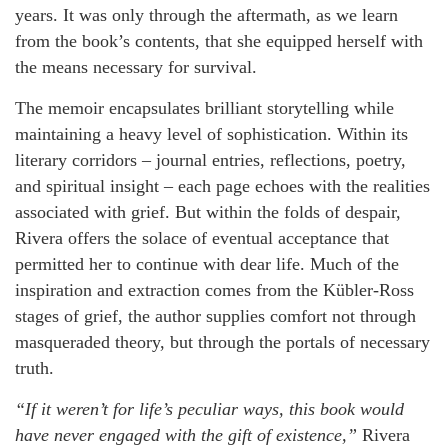
years. It was only through the aftermath, as we learn
from the book’s contents, that she equipped herself with
the means necessary for survival.
The memoir encapsulates brilliant storytelling while
maintaining a heavy level of sophistication. Within its
literary corridors – journal entries, reflections, poetry,
and spiritual insight – each page echoes with the realities
associated with grief. But within the folds of despair,
Rivera offers the solace of eventual acceptance that
permitted her to continue with dear life. Much of the
inspiration and extraction comes from the Kübler-Ross
stages of grief, the author supplies comfort not through
masqueraded theory, but through the portals of necessary
truth.
“If it weren’t for life’s peculiar ways, this book would
have never engaged with the gift of existence,”
Rivera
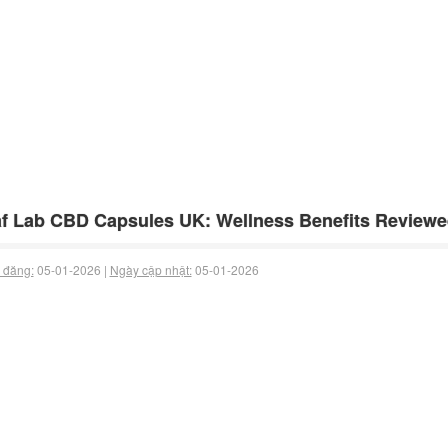
f Lab CBD Capsules UK: Wellness Benefits Review
 đăng:
05-01-2026 |
Ngày cập nhật:
05-01-2026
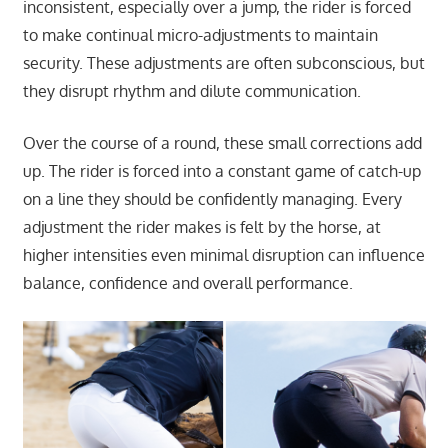
inconsistent, especially over a jump, the rider is forced
to make continual micro-adjustments to maintain
security. These adjustments are often subconscious, but
they disrupt rhythm and dilute communication.
Over the course of a round, these small corrections add
up. The rider is forced into a constant game of catch-up
on a line they should be confidently managing. Every
adjustment the rider makes is felt by the horse, at
higher intensities even minimal disruption can influence
balance, confidence and overall performance.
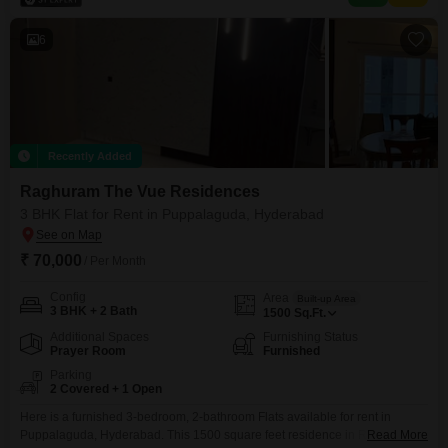
amenities, including a gymnasium, swimming pool, tennis courts, 24x7
6
Recently Added
Raghuram The Vue Residences
3 BHK Flat for Rent in Puppalaguda, Hyderabad
₹ 70,000
/ Per Month
Config
Area
Built-up Area
3 BHK + 2 Bath
1500
Sq.Ft.
Additional Spaces
Furnishing Status
Prayer Room
Furnished
Parking
2 Covered + 1 Open
Here is a furnished 3-bedroom, 2-bathroom Flats available for rent in
Puppalaguda, Hyderabad. This 1500 square feet residence in Raghuram
Read More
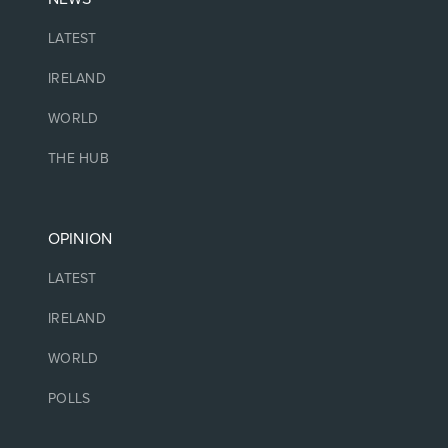
LATEST
IRELAND
WORLD
THE HUB
OPINION
LATEST
IRELAND
WORLD
POLLS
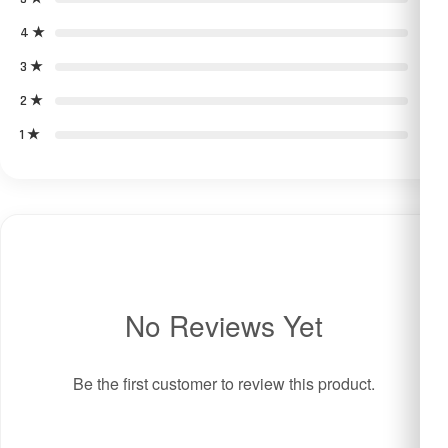
4 ★
0
3 ★
0
2 ★
0
1 ★
0
No Reviews Yet
Be the first customer to review this product.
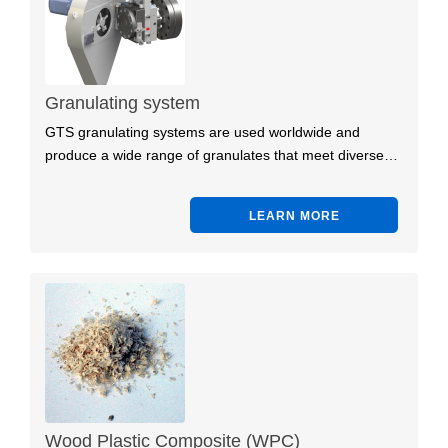
Granulating system
GTS granulating systems are used worldwide and
produce a wide range of granulates that meet diverse…
LEARN MORE
Wood Plastic Composite (WPC)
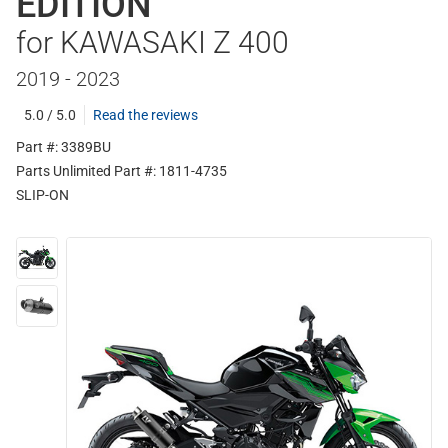
EDITION
for KAWASAKI Z 400
2019 - 2023
5.0 / 5.0
Read the reviews
Part #: 3389BU
Parts Unlimited Part #: 1811-4735
SLIP-ON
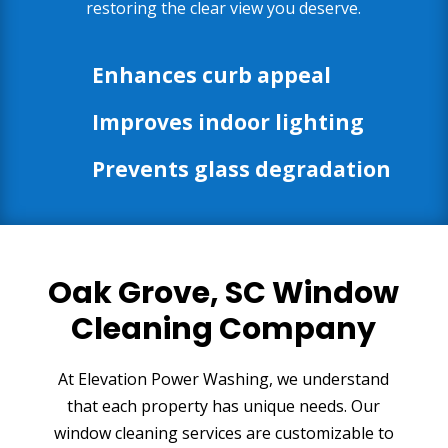
restoring the clear view you deserve.
Enhances curb appeal
Improves indoor lighting
Prevents glass degradation
Oak Grove, SC Window
Cleaning Company
At Elevation Power Washing, we understand
that each property has unique needs. Our
window cleaning services are customizable to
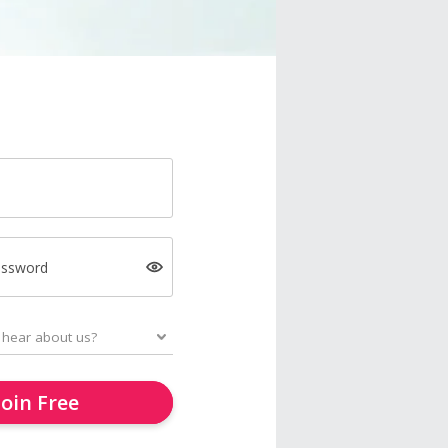
assword
Join Free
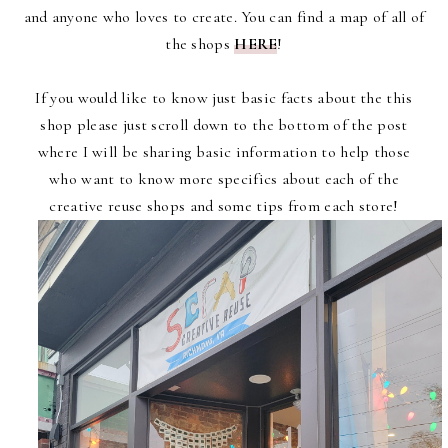
and anyone who loves to create. You can find a map of all of
the shops
HERE
!
If you would like to know just basic facts about the this
shop please just scroll down to the bottom of the post
where I will be sharing basic information to help those
who want to know more specifics about each of the
creative reuse shops and some tips from each store!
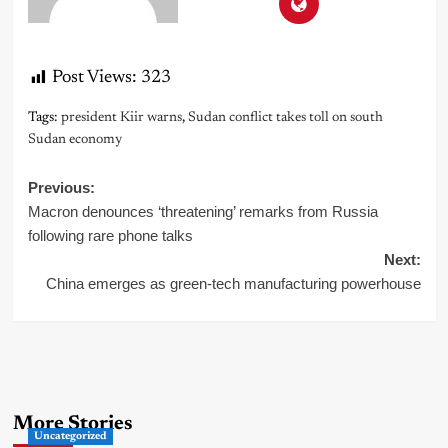
Post Views:
323
Tags:
president Kiir warns
,
Sudan conflict takes toll on south
Sudan economy
Post
Previous:
Macron denounces ‘threatening’ remarks from Russia
navigation
following rare phone talks
Next:
China emerges as green-tech manufacturing powerhouse
More Stories
Uncategorized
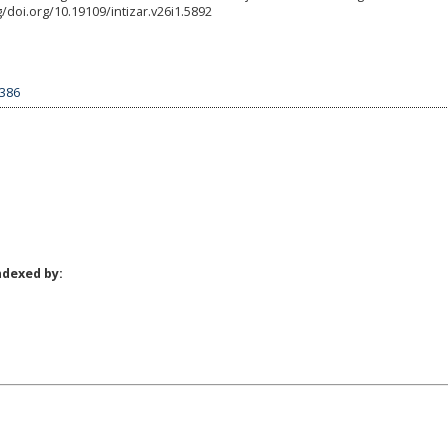
rg/doi.org/10.19109/intizar.v26i1.5892
1386
ndexed by:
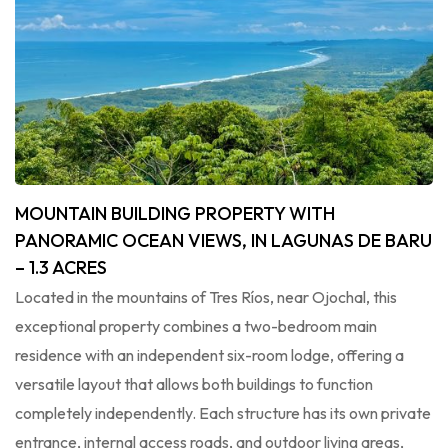
MOUNTAIN BUILDING PROPERTY WITH
PANORAMIC OCEAN VIEWS, IN LAGUNAS DE BARU
– 1.3 ACRES
Located in the mountains of Tres Ríos, near Ojochal, this
exceptional property combines a two-bedroom main
residence with an independent six-room lodge, offering a
versatile layout that allows both buildings to function
completely independently. Each structure has its own private
entrance, internal access roads, and outdoor living areas,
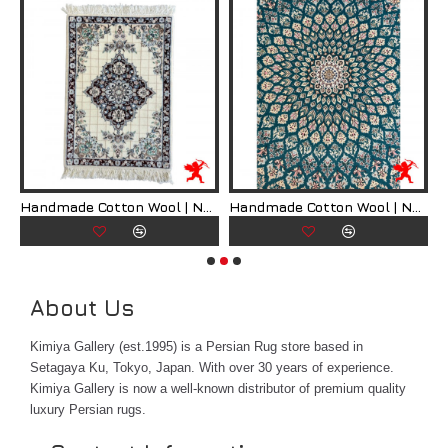
Don't miss out on this opportunity to own a truly unique and
exquisite piece of art. Order your Handmade Silk Persian
Rug today and transform your living space into a work of
art.
What is Qum Persian Rug?
Qum Persian rugs are a type of hand-woven rug that
ian Rug | RN8008
Handmade Cotton Wool | Nain Persian Rug | RN8009
Handmade Cotton Wool | Nain Persian Rug | RN8010
originates from the city of Qum in Iran. These rugs are
known for their intricate designs, high quality
craftsmanship, and luxurious materials. Qum rugs are
considered to be some of the finest Persian rugs
About Us
available on the market, and they are highly sought
after by collectors and enthusiasts around the world.
Kimiya Gallery (est.1995) is a Persian Rug store based in
One of the defining characteristics of Qum Persian
Setagaya Ku, Tokyo, Japan. With over 30 years of experience.
rugs is their use of silk in the weaving process. Silk is a
Kimiya Gallery is now a well-known distributor of premium quality
highly prized material that gives the rugs a lustrous
luxury Persian rugs.
sheen and a soft, luxurious feel. The use of silk also
allows for incredibly detailed designs and patterns to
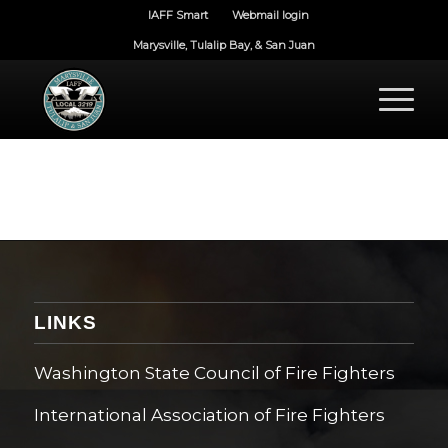
IAFF Smart
Webmail login
Marysville, Tulalip Bay, & San Juan
LINKS
Washington State Council of Fire Fighters
International Association of Fire Fighters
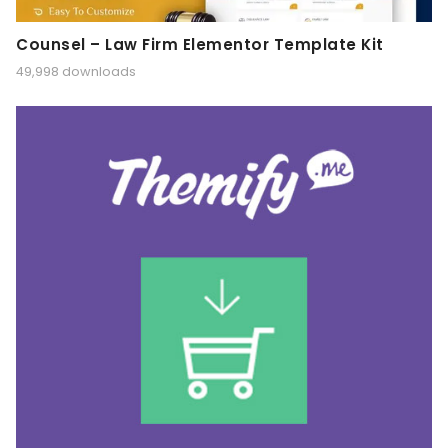
Counsel – Law Firm Elementor Template Kit
49,998 downloads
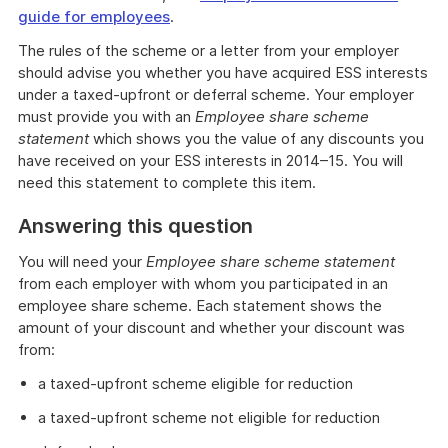
guide for employees
.
The rules of the scheme or a letter from your employer
should advise you whether you have acquired ESS interests
under a taxed-upfront or deferral scheme. Your employer
must provide you with an
Employee share scheme
statement
which shows you the value of any discounts you
have received on your ESS interests in 2014–15. You will
need this statement to complete this item.
Answering this question
You will need your
Employee share scheme statement
from each employer with whom you participated in an
employee share scheme. Each statement shows the
amount of your discount and whether your discount was
from:
a taxed-upfront scheme eligible for reduction
a taxed-upfront scheme not eligible for reduction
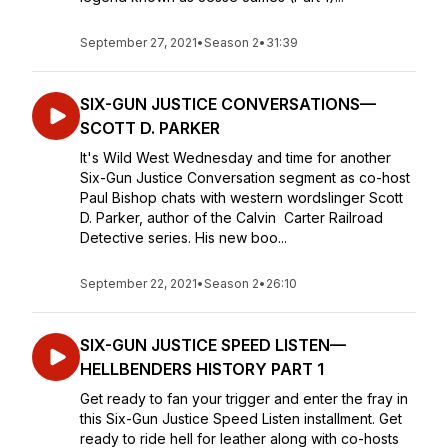
September 27, 2021
•
Season 2
•
31:39
SIX-GUN JUSTICE CONVERSATIONS—
SCOTT D. PARKER
It's Wild West Wednesday and time for another
Six-Gun Justice Conversation segment as co-host
Paul Bishop chats with western wordslinger Scott
D. Parker, author of the Calvin Carter Railroad
Detective series. His new boo...
September 22, 2021
•
Season 2
•
26:10
SIX-GUN JUSTICE SPEED LISTEN—
HELLBENDERS HISTORY PART 1
Get ready to fan your trigger and enter the fray in
this Six-Gun Justice Speed Listen installment. Get
ready to ride hell for leather along with co-hosts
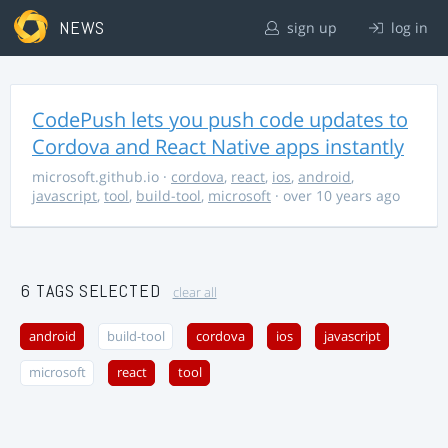
NEWS
sign up
log in
CodePush lets you push code updates to
Cordova and React Native apps instantly
microsoft.github.io
·
cordova
,
react
,
ios
,
android
,
javascript
,
tool
,
build-tool
,
microsoft
· over 10 years ago
6 TAGS SELECTED
clear all
android
build-tool
cordova
ios
javascript
microsoft
react
tool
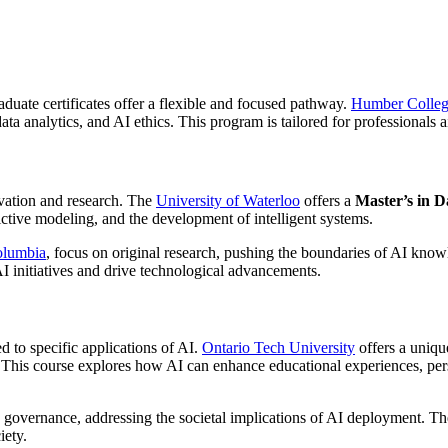
aduate certificates offer a flexible and focused pathway.
Humber Colle
a analytics, and AI ethics. This program is tailored for professionals aim
ovation and research. The
University of Waterloo
offers a
Master’s in D
ctive modeling, and the development of intelligent systems.
Columbia
, focus on original research, pushing the boundaries of AI kno
AI initiatives and drive technological advancements.
ed to specific applications of AI.
Ontario Tech University
offers a uniqu
 This course explores how AI can enhance educational experiences, pers
 governance, addressing the societal implications of AI deployment. The
iety.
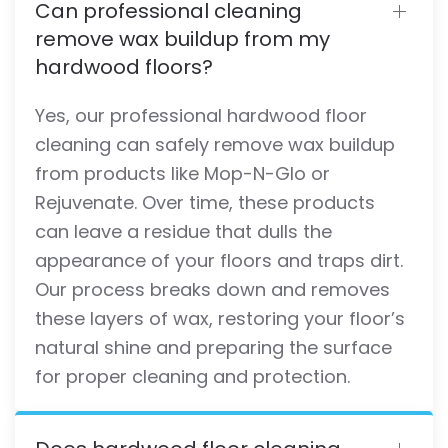
Can professional cleaning
remove wax buildup from my
hardwood floors?
Yes, our professional hardwood floor
cleaning can safely remove wax buildup
from products like Mop-N-Glo or
Rejuvenate. Over time, these products
can leave a residue that dulls the
appearance of your floors and traps dirt.
Our process breaks down and removes
these layers of wax, restoring your floor’s
natural shine and preparing the surface
for proper cleaning and protection.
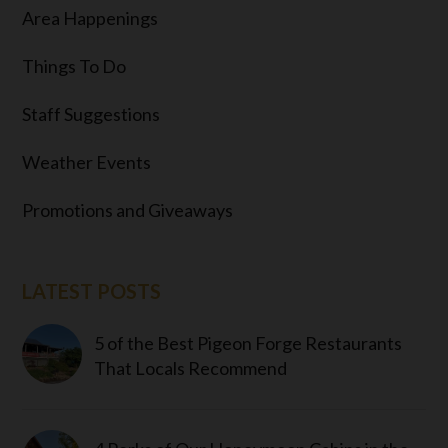
Area Happenings
Things To Do
Staff Suggestions
Weather Events
Promotions and Giveaways
LATEST POSTS
5 of the Best Pigeon Forge Restaurants
That Locals Recommend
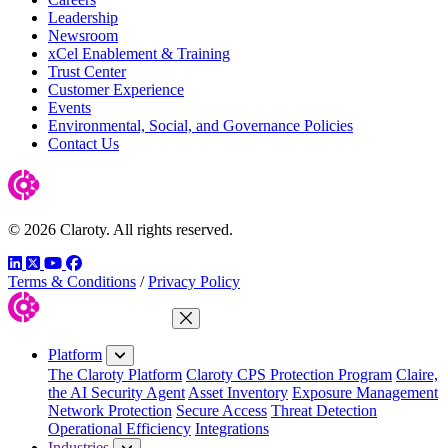
Leadership
Newsroom
xCel Enablement & Training
Trust Center
Customer Experience
Events
Environmental, Social, and Governance Policies
Contact Us
© 2026 Claroty. All rights reserved.
LinkedIn
Twitter
YouTube
Facebook
Terms & Conditions
/
Privacy Policy
Close Menu
Platform
The Claroty Platform
Claroty CPS Protection Program
Claire,
the AI Security Agent
Asset Inventory
Exposure Management
Network Protection
Secure Access
Threat Detection
Operational Efficiency
Integrations
Industries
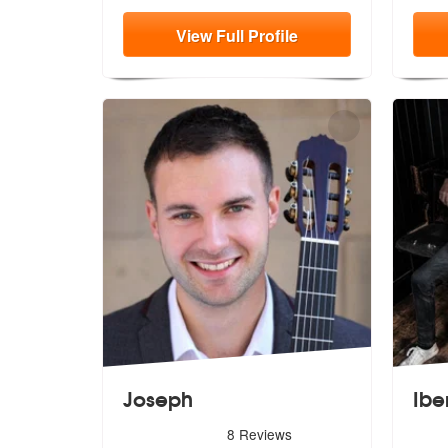
View
Full
Profile
Joseph
Ibe
5
stars - Joseph are Highly Recommended
5
star
8
Reviews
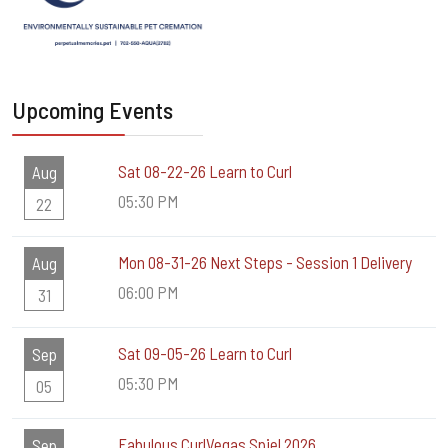
Upcoming Events
Sat 08-22-26 Learn to Curl
Aug
05:30 PM
22
Mon 08-31-26 Next Steps - Session 1 Delivery
Aug
06:00 PM
31
Sat 09-05-26 Learn to Curl
Sep
05:30 PM
05
Fabulous CurlVegas Spiel 2026
Sep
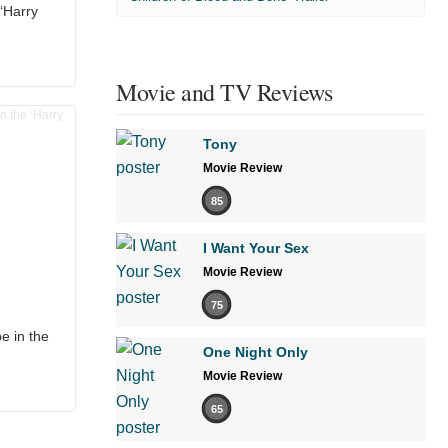
 ‘Harry
Movie and TV Reviews
Tony
Movie Review
85
I Want Your Sex
Movie Review
75
e in the
One Night Only
Movie Review
65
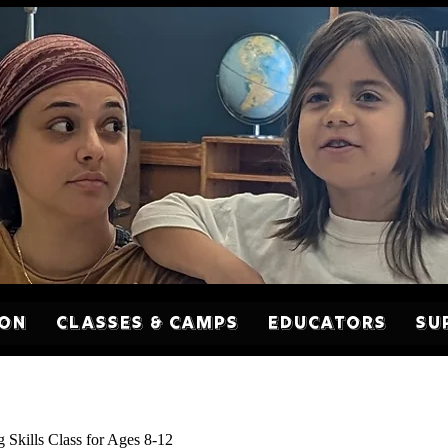
son
Classes & Camps
Educators
Su
g Skills Class for Ages 8-12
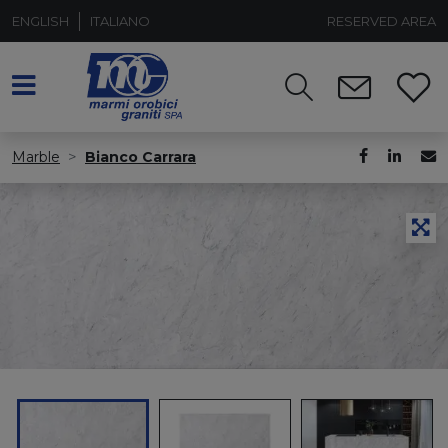
ENGLISH
ITALIANO
RESERVED AREA
Marble
Bianco Carrara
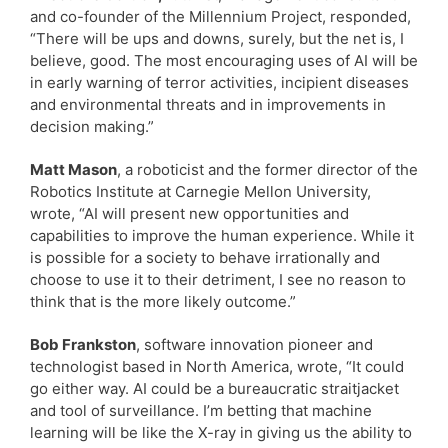
and co-founder of the Millennium Project, responded,
“There will be ups and downs, surely, but the net is, I
believe, good. The most encouraging uses of AI will be
in early warning of terror activities, incipient diseases
and environmental threats and in improvements in
decision making.”
Matt Mason
, a roboticist and the former director of the
Robotics Institute at Carnegie Mellon University,
wrote, “AI will present new opportunities and
capabilities to improve the human experience. While it
is possible for a society to behave irrationally and
choose to use it to their detriment, I see no reason to
think that is the more likely outcome.”
Bob Frankston
, software innovation pioneer and
technologist based in North America, wrote, “It could
go either way. AI could be a bureaucratic straitjacket
and tool of surveillance. I’m betting that machine
learning will be like the X-ray in giving us the ability to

ACTIVITY
Only the lines holding the string "through" are needed; copy each of them from the material above.

RESULT OF THE EXERCISE
years. It was only through the aftermath, as we learn
stages of grief, the author supplies comfort not through
masqueraded theory, but through the portals of necessary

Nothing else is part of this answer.